### PROBLEM TO SOLVE
If a record holds a picture, leave the picture out and print everything else exactly.

### DATA SUPPLIED
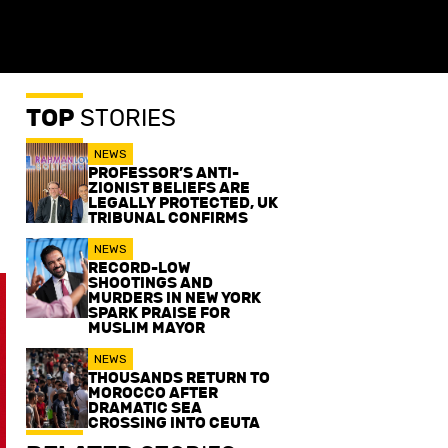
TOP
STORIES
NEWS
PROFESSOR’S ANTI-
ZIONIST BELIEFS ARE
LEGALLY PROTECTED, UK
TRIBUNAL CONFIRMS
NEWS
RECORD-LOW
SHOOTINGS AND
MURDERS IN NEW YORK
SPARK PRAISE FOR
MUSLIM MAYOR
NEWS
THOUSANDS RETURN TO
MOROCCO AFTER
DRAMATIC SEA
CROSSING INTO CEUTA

### RESPONSE
TOP
STORIES
NEWS
PROFESSOR’S ANTI-
ZIONIST BELIEFS ARE
LEGALLY PROTECTED, UK
TRIBUNAL CONFIRMS
NEWS
RECORD-LOW
SHOOTINGS AND
MURDERS IN NEW YORK
SPARK PRAISE FOR
MUSLIM MAYOR
NEWS
THOUSANDS RETURN TO
MOROCCO AFTER
DRAMATIC SEA
CROSSING INTO CEUTA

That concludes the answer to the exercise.